– Моя милая Можань, в данном случае я не о себе говорю. Моим родителям, конечно, уже следовало бы знать, что не надо расточать энергию на беспокойство обо мне, – сказала Шаоай. – А что касается тебя – тебе не кажется, что ты ведешь себя чуточку по-детски, когда ходишь хвостом за своими двумя друзьями и будто не замечаешь, что они предпочитают быть вдвоем?
Можань не сразу поняла, на что намекает старшая девушка, а когда до нее дошло, Шаоай уже вела свой велосипед, ввергнув Можань в бездну. Медленно Можань двинулась к дому, нащупывая в кармане ключ.
Не верить Шаоай причин не было. Можань пришло в голову, что ее, может быть, хотели предупредить и другие – ее родители, например, или бабушка Бояна. С детства Можань замечала в глазах старших некое одобрение, предвидение будущего для себя и Бояна. Она воздерживалась от того, чтобы назвать это будущее по имени, потому что он его не именовал. Верность этому будущему была всем, чем она располагала, однако верность будущему, в отличие от верности прошлому, чувство и слепое, и самонадеянное. Что возникает с ярлыком, имеет срок действия; впоследствии, пробуя дать определение тому, чего лишилась – брат? друг? детская любовь? – Можань поймет, что потеря, ограниченная для него, ибо он, должно быть, давно отделался от нее вместе с именем, для нее, напротив, – длящаяся и длящаяся пустота.
Можань залезла в постель прямо в школьной форме и пролила, закрывшись одеялом, тихие слезы. Маленькая перемена, произошедшая в последние дни, до того крохотная, что она не была уверена, реальность это или только ее воображение, пришла ей сейчас на ум, наделенная новым значением. Обычно Жуюй садилась на багажник того велосипеда, что был ближе, но однажды утром на прошлой неделе она обошла велосипед Можань и села к Бояну, и всегда с тех пор она выбирала его велосипед.
На следующий день Можань предложила Бояну, чтобы они собирались втроем для вечерних занятий у него, а не у Жуюй. Чтобы дать сестре Шаоай больше пространства, сказала Можань. После трудной ночи она решила, что ее дружба с ними какой была, такой и останется, но ей не хотелось, чтобы ее храбрость – или глупость – была видна Шаоай.

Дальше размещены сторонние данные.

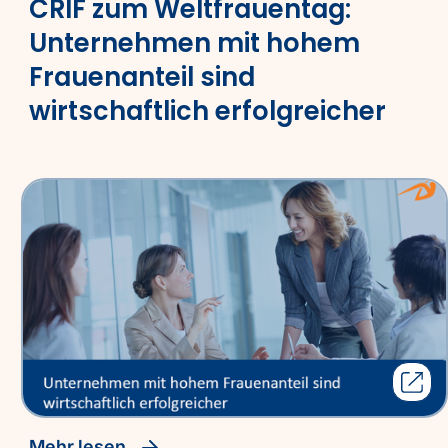
CRIF zum Weltfrauentag:
Unternehmen mit hohem
Frauenanteil sind
wirtschaftlich erfolgreicher
Mehr lesen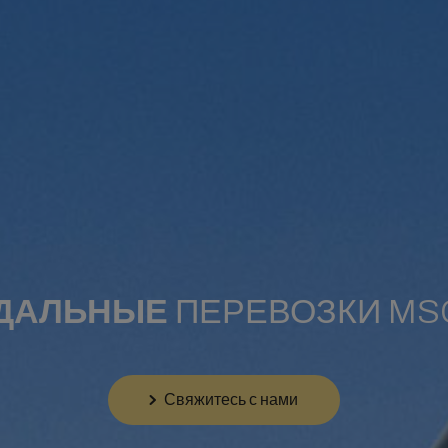
ДАЛЬНЫЕ
ПЕРЕВОЗКИ MS
Свяжитесь с нами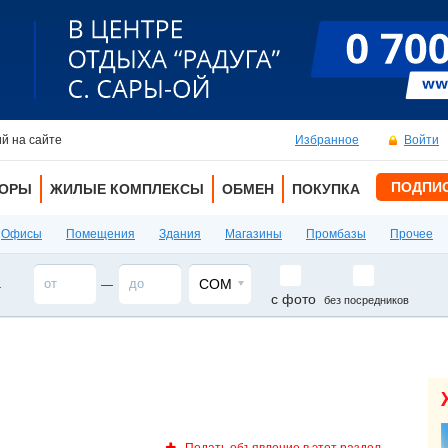
й на сайте
Избранное
Войти
ПОДПИ
ТОРЫ
ЖИЛЫЕ КОМПЛЕКСЫ
ОБМЕН
ПОКУПКА
Офисы
Помещения
Здания
Магазины
Промбазы
Прочее
ы
СОМ
—
с фото
без посредников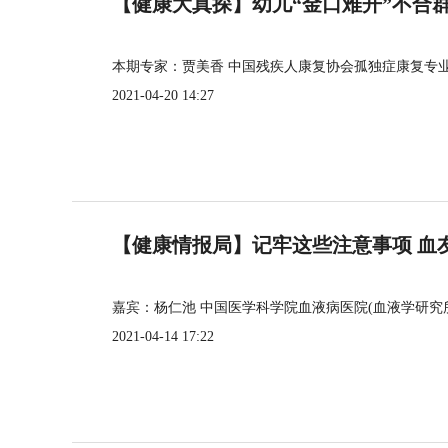
【健康大真探】幼儿“金口难开”不合
本期专家：贾美香 中国残疾人康复协会孤独症康复专
2021-04-20 14:27
【健康情报局】记牢这些注意事项 血
嘉宾：杨仁池 中国医学科学院血液病医院(血液学研究
2021-04-14 17:22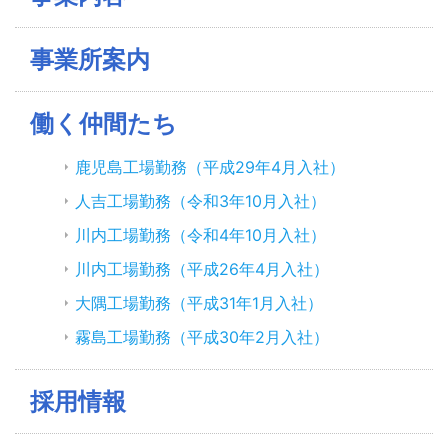
事業所案内
働く仲間たち
鹿児島工場勤務（平成29年4月入社）
人吉工場勤務（令和3年10月入社）
川内工場勤務（令和4年10月入社）
川内工場勤務（平成26年4月入社）
大隅工場勤務（平成31年1月入社）
霧島工場勤務（平成30年2月入社）
採用情報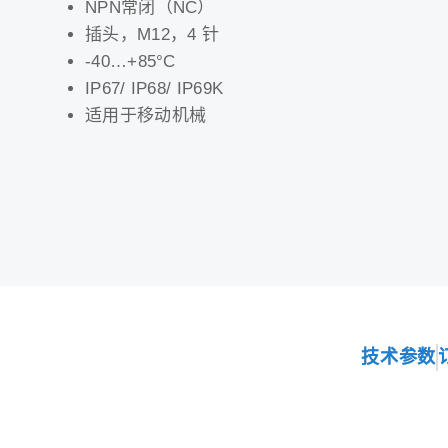
NPN常闭（NC）
插头，M12，4 针
-40…+85°C
IP67/ IP68/ IP69K
适用于移动机械
技术参数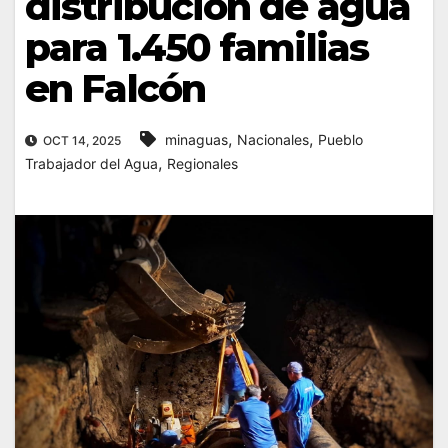
distribución de agua
para 1.450 familias
en Falcón
,
,
minaguas
Nacionales
Pueblo
OCT 14, 2025
,
Trabajador del Agua
Regionales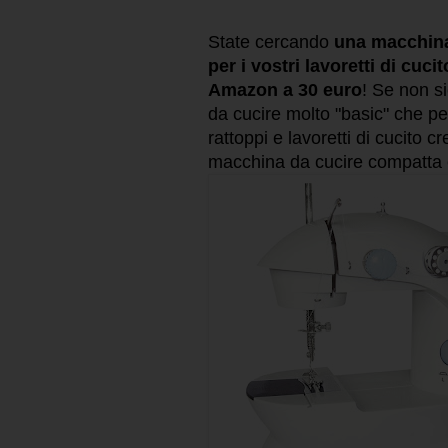
State cercando
una macchina 
per i vostri lavoretti di cuci
Amazon a 30 euro
! Se non s
da cucire molto "basic" che per
rattoppi e lavoretti di cucito 
macchina da cucire compatta è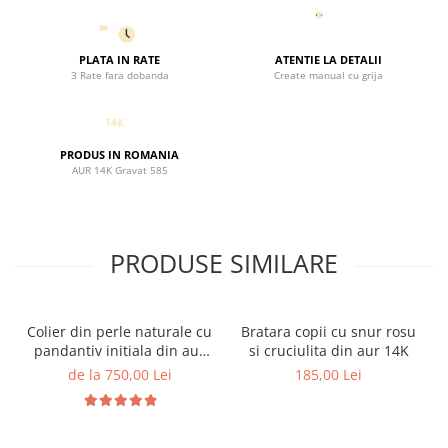
PLATA IN RATE
ATENTIE LA DETALII
3 Rate fara dobanda
Create manual cu grija
PRODUS IN ROMANIA
AUR 14K Gravat 585
PRODUSE SIMILARE
Colier din perle naturale cu
Bratara copii cu snur rosu
pandantiv initiala din aur
si cruciulita din aur 14K
14K si bilute din aur 14K de
de la 750,00 Lei
185,00 Lei
2.5mm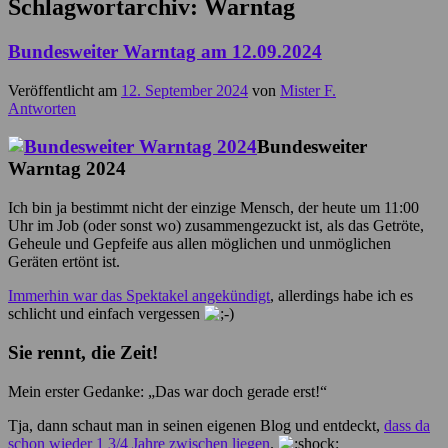
Schlagwortarchiv:
Warntag
Bundesweiter Warntag am 12.09.2024
Veröffentlicht am
12. September 2024
von
Mister F.
Antworten
Bundesweiter
Warntag 2024
Ich bin ja bestimmt nicht der einzige Mensch, der heute um 11:00
Uhr im Job (oder sonst wo) zusammengezuckt ist, als das Getröte,
Geheule und Gepfeife aus allen möglichen und unmöglichen
Geräten ertönt ist.
Immerhin war das Spektakel angekündigt
, allerdings habe ich es
schlicht und einfach vergessen
Sie rennt, die Zeit!
Mein erster Gedanke: „Das war doch gerade erst!“
Tja, dann schaut man in seinen eigenen Blog und entdeckt,
dass da
schon wieder 1 3/4 Jahre zwischen liegen
.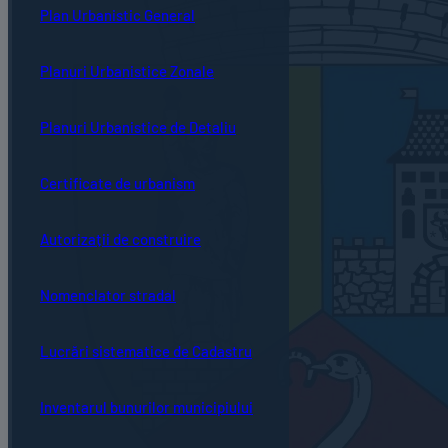
Plan Urbanistic General
Planuri Urbanistice Zonale
Planuri Urbanistice de Detaliu
Certificate de urbanism
Autorizații de construire
Nomenclator stradal
Lucrări sistematice de Cadastru
Inventarul bunurilor municipiului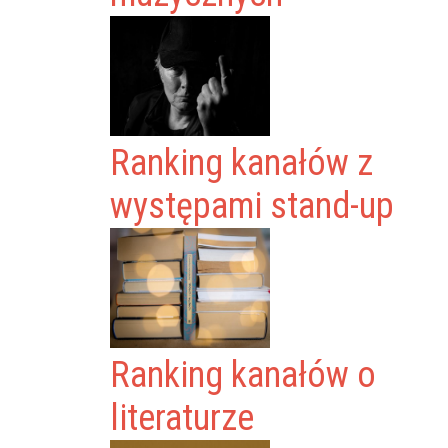
Ranking kanałów z
występami stand-up
Ranking kanałów o
literaturze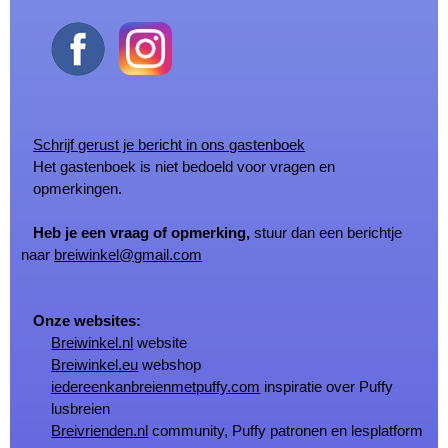
Schrijf gerust je bericht in ons gastenboek
Het gastenboek is niet bedoeld voor vragen en
opmerkingen.
Heb je een vraag of opmerking,
stuur dan een berichtje
naar
breiwinkel@gmail.com
Onze websites:
Breiwinkel.nl
website
Breiwinkel.eu
webshop
iedereenkanbreienmetpuffy.com
inspiratie over Puffy
lusbreien
Breivrienden.nl
community, Puffy patronen en lesplatform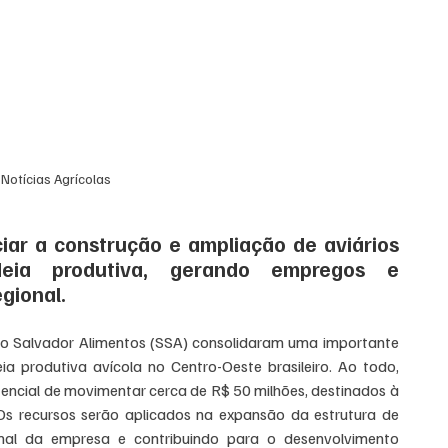
Notícias Agrícolas
iar a construção e ampliação de aviários 
deia produtiva, gerando empregos e 
gional.
São Salvador Alimentos (SSA) consolidaram uma importante 
a produtiva avícola no Centro-Oeste brasileiro. Ao todo, 
encial de movimentar cerca de R$ 50 milhões, destinados à 
s recursos serão aplicados na expansão da estrutura de 
nal da empresa e contribuindo para o desenvolvimento 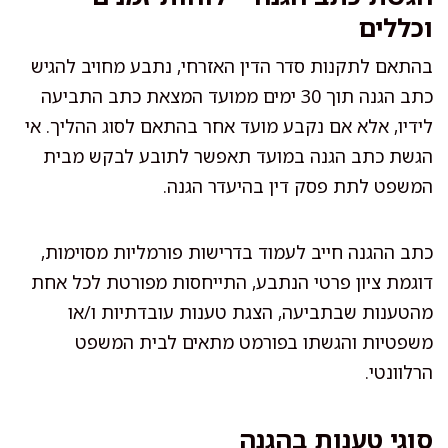
וכללים
בהתאם לתקנות סדר הדין האזרחי, נתבע מחויב להגיש
כתב הגנה תוך 30 ימים ממועד המצאת כתב התביעה
לידיו, אלא אם נקבע מועד אחר בהתאם לסוג ההליך. אי
הגשת כתב הגנה במועד תאפשר לתובע לבקש מבית
המשפט לתת פסק דין בהיעדר הגנה.
כתב ההגנה חייב לעמוד בדרישות פורמליות מסוימות,
דוגמת ציון פרטי הנתבע, התייחסות מפורטת לכל אחת
מהטענות שבתביעה, הצגת טענות עובדתיות ו/או
משפטיות והגשתו בפורמט מתאים לבית המשפט
הרלוונטי.
סוגי טענות בהגנה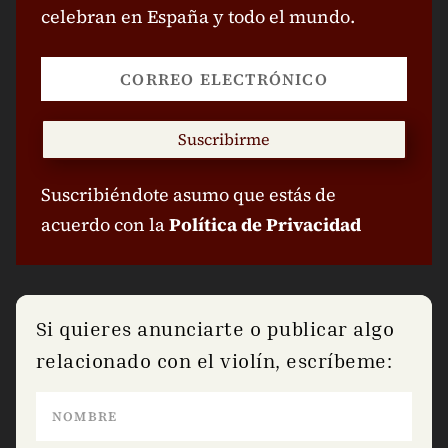
celebran en España y todo el mundo.
Suscribirme
Suscribiéndote asumo que estás de
acuerdo con la
Política de Privacidad
Si quieres anunciarte o publicar algo
relacionado con el violín, escríbeme: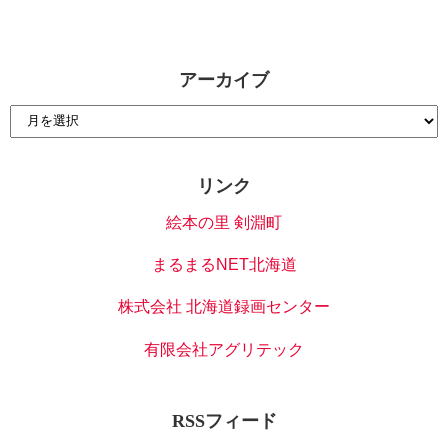
アーカイブ
リンク
絵本の里 剣淵町
まるまるNET北海道
株式会社 北海道録画センター
有限会社アグリテック
RSSフィード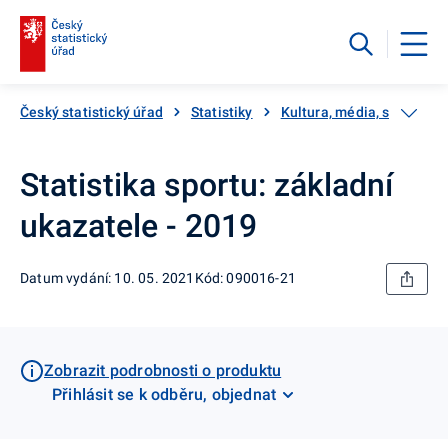
Český statistický úřad
Statistiky
Kultura, média, sport
Statistika sportu: základní
ukazatele - 2019
Datum vydání: 10. 05. 2021
Kód: 090016-21
Zobrazit podrobnosti o produktu
Přihlásit se k odběru, objednat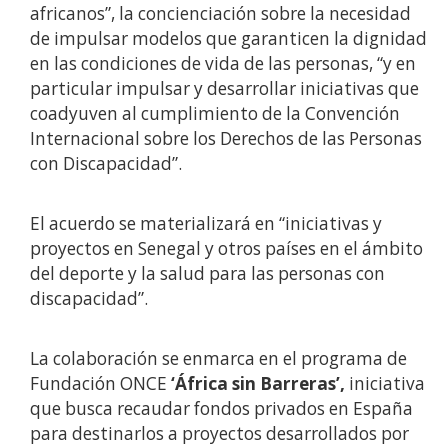
africanos”, la concienciación sobre la necesidad
de impulsar modelos que garanticen la dignidad
en las condiciones de vida de las personas, “y en
particular impulsar y desarrollar iniciativas que
coadyuven al cumplimiento de la Convención
Internacional sobre los Derechos de las Personas
con Discapacidad”.
El acuerdo se materializará en “iniciativas y
proyectos en Senegal y otros países en el ámbito
del deporte y la salud para las personas con
discapacidad”.
La colaboración se enmarca en el programa de
Fundación ONCE
‘África sin Barreras’,
iniciativa
que busca recaudar fondos privados en España
para destinarlos a proyectos desarrollados por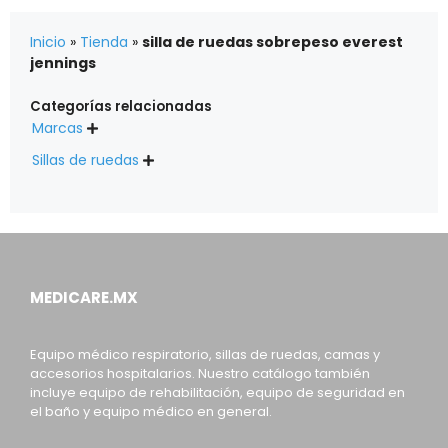
Inicio
»
Tienda
»
silla de ruedas sobrepeso everest
jennings
Categorías relacionadas
Marcas

Sillas de ruedas

MEDICARE.MX
Equipo médico respiratorio, sillas de ruedas, camas y
accesorios hospitalarios. Nuestro catálogo también
incluye equipo de rehabilitación, equipo de seguridad en
el baño y equipo médico en general.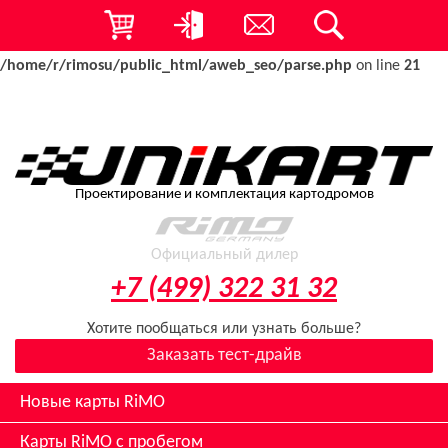
Warning
: array_combine(): Both parameters should have an equal
number of elements in
/home/r/rimosu/public_html/aweb_seo/parse.php
on line
21
Проектирование и комплектация картодромов
Официальный дилер
+7 (499) 322 31 32
Хотите пообщаться или узнать больше?
Заказать тест-драйв
Новые карты RiMO
Карты RiMO с пробегом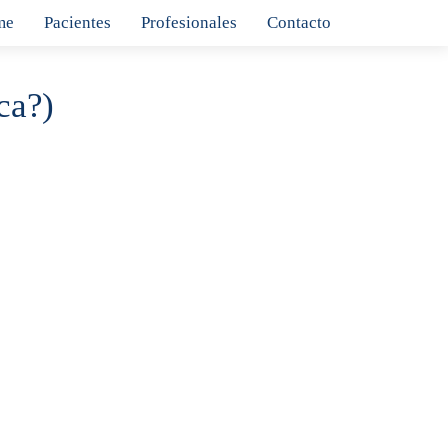
me
Pacientes
Profesionales
Contacto
ca?)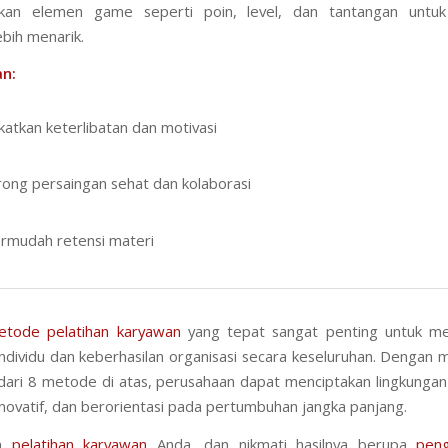
an elemen game seperti poin, level, dan tantangan unt
ebih menarik.
n:
atkan keterlibatan dan motivasi
ng persaingan sehat dan kolaborasi
mudah retensi materi
etode pelatihan karyawan
yang tepat sangat penting untuk me
ndividu dan keberhasilan organisasi secara keseluruhan. Dengan
dari 8 metode di atas, perusahaan dapat menciptakan lingkungan
 inovatif, dan berorientasi pada pertumbuhan jangka panjang.
an
pelatihan karyawan
Anda, dan nikmati hasilnya berupa
pen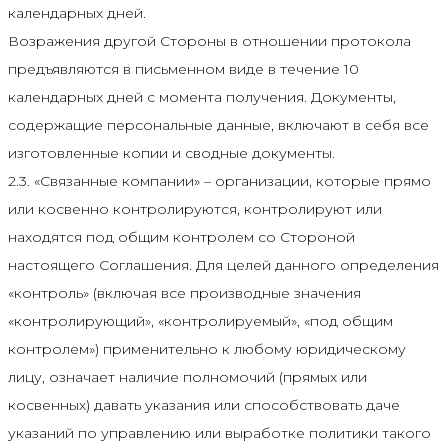
календарных дней.
Возражения другой Стороны в отношении протокола
предъявляются в письменном виде в течение 10
календарных дней с момента получения. Документы,
содержащие персональные данные, включают в себя все
изготовленные копии и сводные документы.
2.3. «Связанные компании» – организации, которые прямо
или косвенно контролируются, контролируют или
находятся под общим контролем со Стороной
настоящего Соглашения. Для целей данного определения
«контроль» (включая все производные значения
«контролирующий», «контролируемый», «под общим
контролем») применительно к любому юридическому
лицу, означает наличие полномочий (прямых или
косвенных) давать указания или способствовать даче
указаний по управлению или выработке политики такого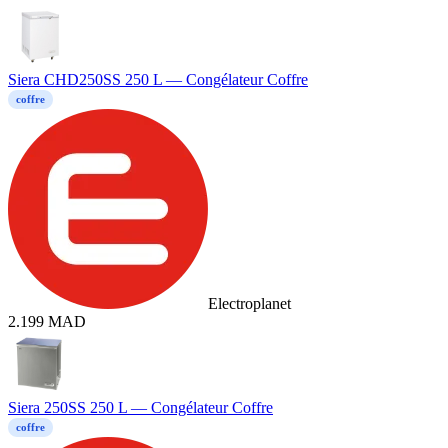
Siera CHD250SS 250 L — Congélateur Coffre
coffre
Electroplanet
2.199
MAD
Siera 250SS 250 L — Congélateur Coffre
coffre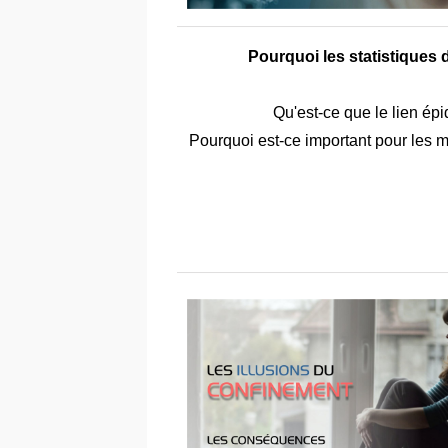
Pourquoi les statistiques
Qu'est-ce que le lien épi
Pourquoi est-ce important pour les m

Боян с готовностью согласился. Ему тоже, должно быть, неуютно было теперь в обществе Шаоай; Можань пришло в голову, что Шаоай могла смутить его каким-нибудь замечанием о его отношениях с Жуюй. Никакой перемены в нем по отношению к себе Можань не замечала, Жуюй была холодновата, но не больше прежнего. Может быть, Шаоай сейчас в таком настроении, что ей хочется делать другим больно; может быть, она сказала Можань неправду. Эта мысль вернула Можань надежду и окрасила жалостью ее симпатию к Шаоай. Как все юные, Можань была слишком занята мысленно своими собственными видами на счастье, чтобы испытывать подлинную симпатию – не такую, какую люди поверхностно, из чувства долга проявляют к тем, кого постигла беда. Но многим ли, какого бы ни были они возраста, достает силы на подлинную симпатию – даже на то, чтобы ее принимать? В беде человек часто ищет подкрепления не у самых близких, а в полнейшем безразличии на лицах чужаков, которое отправляет твои горести туда, где им и место, делает их до смешного несущественными.
– Каждое поколение должно усвоить этот урок, – сказала мать Можань за ужином, когда разговор коснулся Шаоай. – Публичный протест в этой стране никогда ни к чему не приведет. К несчастью, некоторые платят дороже, чем другие. Ты уже не ребенок, так что думай головой.
Можань что-то промямлила в ответ. Соседи между собой положение Шаоай не обсуждали. За последние недели все прошли политическую «перепроверку», и только у Шаоай она дала плохой результат. Разговаривали с ней все по-прежнему уважительно и терпеливо, но за закрытыми дверями они, должно быть, критиковали Шаоай, как родители Можань.
На лампу над обеденным столом полетела моль, и отец Можань махнул палочками для еды, словно этого жеста могло быть достаточно, чтобы прогнать помеху. Можань смотрела на моль – крылышки пыльные и серые, полет бессмысленный. Эти насекомые, не больше божьих коровок, стали постоянной принадлежностью дома. Они получались из червячков соломенного цвета, живших в мешках с рисом, которые ее родители, боясь инфляции и делая всевозможные запасы, сумели ухватить незадорого; обязанностью Можань было убирать извивающихся червячков из риса перед готовкой. Моль же, в отличие от комаров и мух, за которыми мать охотилась упорно, целеустремленно, считалась безвредной, и ей позволяли жить и умирать своей смертью.